YOUR TASK – Would you please copy exactly the line with "<instances>...</instances> (empty list" and all lines that follow it in the data below, through the last one?

RECORDS TO PROCESS –
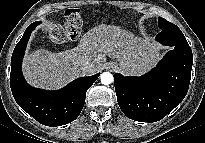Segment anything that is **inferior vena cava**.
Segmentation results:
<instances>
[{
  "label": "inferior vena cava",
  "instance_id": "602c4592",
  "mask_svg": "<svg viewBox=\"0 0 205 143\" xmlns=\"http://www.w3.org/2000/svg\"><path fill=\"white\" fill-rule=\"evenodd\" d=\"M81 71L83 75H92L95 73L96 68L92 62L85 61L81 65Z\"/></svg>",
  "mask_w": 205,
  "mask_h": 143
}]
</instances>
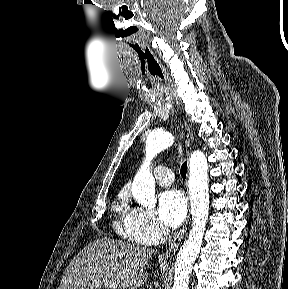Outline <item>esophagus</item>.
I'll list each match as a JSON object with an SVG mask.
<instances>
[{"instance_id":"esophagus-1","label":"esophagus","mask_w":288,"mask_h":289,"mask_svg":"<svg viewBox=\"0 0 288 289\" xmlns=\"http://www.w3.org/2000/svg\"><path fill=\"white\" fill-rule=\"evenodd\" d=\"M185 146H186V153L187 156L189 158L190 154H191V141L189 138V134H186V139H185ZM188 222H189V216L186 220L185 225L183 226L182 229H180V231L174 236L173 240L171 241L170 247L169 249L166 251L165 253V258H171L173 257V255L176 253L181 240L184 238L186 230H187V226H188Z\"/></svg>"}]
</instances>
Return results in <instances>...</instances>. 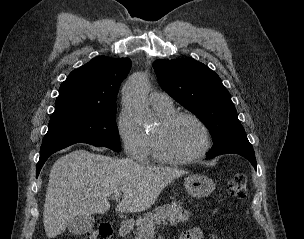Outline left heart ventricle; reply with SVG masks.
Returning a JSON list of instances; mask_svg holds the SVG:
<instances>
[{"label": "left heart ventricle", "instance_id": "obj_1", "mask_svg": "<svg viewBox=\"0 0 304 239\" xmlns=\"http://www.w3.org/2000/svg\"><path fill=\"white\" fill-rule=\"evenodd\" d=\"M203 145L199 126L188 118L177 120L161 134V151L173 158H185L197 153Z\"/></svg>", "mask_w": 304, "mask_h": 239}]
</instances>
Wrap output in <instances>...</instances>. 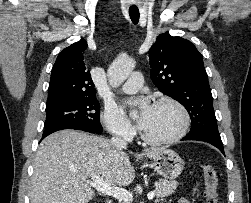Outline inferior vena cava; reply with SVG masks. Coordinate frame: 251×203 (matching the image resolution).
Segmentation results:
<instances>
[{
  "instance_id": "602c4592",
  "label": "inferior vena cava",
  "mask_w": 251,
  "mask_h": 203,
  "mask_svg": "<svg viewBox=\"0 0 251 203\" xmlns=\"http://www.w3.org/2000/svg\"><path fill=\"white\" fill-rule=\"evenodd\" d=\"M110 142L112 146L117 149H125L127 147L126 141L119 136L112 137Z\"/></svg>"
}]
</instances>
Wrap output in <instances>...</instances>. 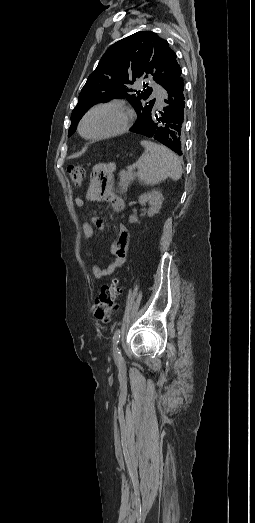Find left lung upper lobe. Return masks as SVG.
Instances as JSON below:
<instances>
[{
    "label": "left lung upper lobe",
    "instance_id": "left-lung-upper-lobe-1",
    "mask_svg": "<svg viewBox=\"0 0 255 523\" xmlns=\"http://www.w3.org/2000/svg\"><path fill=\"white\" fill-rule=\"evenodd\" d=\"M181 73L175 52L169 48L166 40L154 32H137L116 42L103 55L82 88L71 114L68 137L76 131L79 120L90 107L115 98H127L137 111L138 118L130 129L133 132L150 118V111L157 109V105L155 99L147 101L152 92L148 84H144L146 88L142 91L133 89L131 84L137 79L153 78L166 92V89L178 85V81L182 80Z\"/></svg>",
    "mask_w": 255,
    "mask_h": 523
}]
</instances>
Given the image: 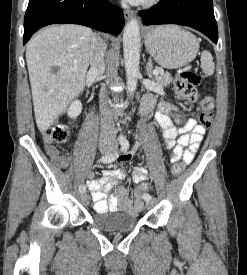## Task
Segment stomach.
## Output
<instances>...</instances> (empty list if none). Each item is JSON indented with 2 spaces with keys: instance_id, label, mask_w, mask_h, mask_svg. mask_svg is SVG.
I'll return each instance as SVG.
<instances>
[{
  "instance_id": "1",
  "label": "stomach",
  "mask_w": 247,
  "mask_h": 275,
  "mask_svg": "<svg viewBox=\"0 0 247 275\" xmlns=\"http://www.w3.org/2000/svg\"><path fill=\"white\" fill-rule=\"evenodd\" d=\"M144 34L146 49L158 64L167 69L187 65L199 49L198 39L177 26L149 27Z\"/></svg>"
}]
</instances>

FINISHED TASK –
<instances>...</instances> (empty list if none). Each item is JSON indented with 2 spaces with keys: instance_id, label, mask_w, mask_h, mask_svg. mask_svg is SVG.
I'll return each instance as SVG.
<instances>
[{
  "instance_id": "1",
  "label": "stomach",
  "mask_w": 247,
  "mask_h": 275,
  "mask_svg": "<svg viewBox=\"0 0 247 275\" xmlns=\"http://www.w3.org/2000/svg\"><path fill=\"white\" fill-rule=\"evenodd\" d=\"M144 34L146 49L158 64L167 69L187 65L199 49L198 39L177 26L149 27Z\"/></svg>"
}]
</instances>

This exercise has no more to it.